La asociación Dar con Amor Zacatecas presentó las cinco libertades del bienestar animal y ejemplificó la importancia de la reforestación para especies silvestres y la necesidad de contar con protocolos institucionales; advirtiendo también sobre el riesgo de alimentar perros y gatos sin hogar a través de comederos comunitarios sin medidas de higiene.
También resaltaron experiencias positivas, como los parques para mascotas implementados en Colombia, que permiten a los animales expresar comportamientos naturales y llamaron la atención sobre la problemática de gaviotas en el Parque La Lagunilla en Fresnillo.
Adriana Perea Lugo, especialista en bienestar animal, llamó a incorporar un enfoque científico en la legislación, recordando que el bienestar animal es un concepto reconocido internacionalmente y que debe traducirse en protocolos de atención a denuncias, capacitación de autoridades y mecanismos de investigación.
“Hablar, por ejemplo, de las cinco libertades es algo básico… (pero en) la investigación en bienestar animal vamos a años luz”, señaló la especialista al referirse a la distancia que existe entre Zacatecas y los estándares internacionales de bienestar animal.

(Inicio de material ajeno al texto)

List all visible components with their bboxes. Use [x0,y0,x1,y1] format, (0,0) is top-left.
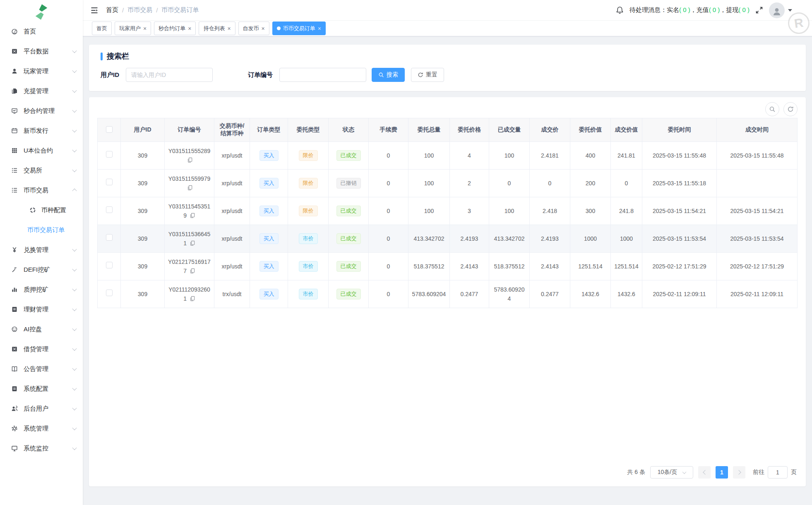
sidebar-item-7[interactable]: 交易所 [0,160,83,180]
copy-icon[interactable] [190,213,195,218]
user-id-input[interactable] [126,68,213,82]
orders-table: 用户ID订单编号交易币种/结算币种订单类型委托类型状态手续费委托总量委托价格已成… [97,118,798,308]
tab-1[interactable]: 玩家用户× [115,22,151,35]
search-button[interactable]: 搜索 [372,68,405,82]
table-refresh-icon[interactable] [783,102,798,116]
row-checkbox[interactable] [106,151,113,158]
cell-fee: 0 [369,197,408,225]
title-accent-bar [101,53,103,60]
sidebar-item-10[interactable]: DEFI挖矿 [0,260,83,280]
copy-icon[interactable] [187,157,193,163]
row-checkbox[interactable] [106,234,113,241]
table-row: 309Y0212175169177 xrp/usdt买入市价已成交0518.37… [98,253,798,280]
chevron-down-icon [72,326,77,331]
table-search-icon[interactable] [765,102,779,116]
column-header: 委托总量 [408,118,450,142]
row-checkbox[interactable] [106,179,113,185]
next-page-button[interactable] [733,466,745,479]
tab-close-icon[interactable]: × [143,26,147,31]
entrust-type-tag: 市价 [299,289,318,299]
tab-0[interactable]: 首页 [92,22,112,35]
tab-label: 持仓列表 [203,22,225,35]
sidebar-item-16[interactable]: 系统配置 [0,379,83,399]
column-header: 委托时间 [642,118,717,142]
sidebar-subitem-8-1[interactable]: 币币交易订单 [0,220,83,240]
cell-entrust-value: 1000 [570,225,611,253]
row-checkbox[interactable] [106,290,113,296]
chevron-up-icon [72,189,77,193]
sidebar-subitem-8-0[interactable]: 币种配置 [0,200,83,220]
sidebar-item-19[interactable]: 系统监控 [0,438,83,458]
select-all-checkbox[interactable] [106,126,113,133]
breadcrumb-item-0[interactable]: 首页 [106,6,118,14]
tab-close-icon[interactable]: × [188,26,191,31]
cell-status: 已成交 [329,197,369,225]
row-checkbox[interactable] [106,206,113,213]
cell-user-id: 309 [121,253,165,280]
tab-label: 秒合约订单 [159,22,185,35]
goto-page-input[interactable] [768,466,788,479]
fullscreen-icon[interactable] [755,6,763,14]
tab-2[interactable]: 秒合约订单× [154,22,196,35]
sidebar-item-14[interactable]: 借贷管理 [0,339,83,359]
tab-close-icon[interactable]: × [262,26,265,31]
cell-order-type: 买入 [250,280,288,308]
tab-close-icon[interactable]: × [227,26,231,31]
app-logo[interactable] [0,0,83,21]
cell-deal-value: 241.8 [611,197,642,225]
tab-4[interactable]: 自发币× [238,22,269,35]
pending-count: ( 0 ) [709,6,720,13]
system-manage-icon [11,425,18,432]
tab-5[interactable]: 币币交易订单× [272,22,326,35]
tab-close-icon[interactable]: × [318,26,321,31]
chevron-down-icon [72,306,77,311]
sidebar-item-12[interactable]: 理财管理 [0,299,83,319]
sidebar-item-4[interactable]: 秒合约管理 [0,101,83,121]
sidebar-item-8[interactable]: 币币交易 [0,180,83,200]
sidebar-item-15[interactable]: 公告管理 [0,359,83,379]
order-no-input[interactable] [279,68,366,82]
cell-entrust-type: 限价 [288,170,329,197]
row-checkbox[interactable] [106,262,113,268]
tab-3[interactable]: 持仓列表× [199,22,235,35]
prev-page-button[interactable] [698,466,711,479]
copy-icon[interactable] [190,240,195,246]
sidebar-item-11[interactable]: 质押挖矿 [0,280,83,299]
reset-button[interactable]: 重置 [411,68,444,82]
cell-status: 已成交 [329,142,369,170]
cell-deal-value: 1000 [611,225,642,253]
cell-pair: xrp/usdt [214,197,250,225]
page-number-1[interactable]: 1 [716,466,728,479]
sidebar-item-label: 首页 [24,28,76,36]
table-row: 309Y0211120932601 trx/usdt买入市价已成交05783.6… [98,280,798,308]
sidebar-item-6[interactable]: U本位合约 [0,141,83,160]
copy-icon[interactable] [190,268,195,274]
sidebar-item-1[interactable]: 平台数据 [0,41,83,61]
sidebar-toggle-icon[interactable] [90,6,99,15]
page-size-select[interactable]: 10条/页 [650,466,693,479]
copy-icon[interactable] [187,185,193,191]
sidebar-item-9[interactable]: 兑换管理 [0,240,83,260]
sidebar-item-13[interactable]: AI控盘 [0,319,83,339]
sidebar-item-3[interactable]: 充提管理 [0,81,83,101]
sidebar-item-0[interactable]: 首页 [0,22,83,41]
cell-status: 已成交 [329,280,369,308]
pagination-total: 共 6 条 [627,469,645,476]
cell-price: 0.2477 [450,280,489,308]
bell-icon[interactable] [616,6,624,14]
staking-mining-icon [11,286,18,293]
sidebar-item-5[interactable]: 新币发行 [0,121,83,141]
order-no-label: 订单编号 [248,71,273,79]
sidebar-item-18[interactable]: 系统管理 [0,419,83,438]
sidebar-item-17[interactable]: 后台用户 [0,399,83,419]
chevron-down-icon [72,287,77,291]
user-avatar-icon[interactable] [769,2,785,18]
cell-pair: xrp/usdt [214,170,250,197]
copy-icon[interactable] [190,296,195,302]
breadcrumb-item-1[interactable]: 币币交易 [127,6,152,14]
user-menu-caret-icon[interactable] [788,9,792,12]
sidebar-item-2[interactable]: 玩家管理 [0,61,83,81]
entrust-type-tag: 限价 [299,206,318,216]
new-coin-icon [11,127,18,134]
tab-label: 自发币 [243,22,259,35]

En ese sentido, la mayor parte del foro constó de opiniones por parte de representantes de asociaciones de peleas de gallos y de la industria de la tauromaquia. Femat Bañuelos recordó que en 2016, al producirse la Ley de Bienestar Animal que declaró a las corridas de toros como Patrimonio Cultural Inmaterial, se registró una reacción similar.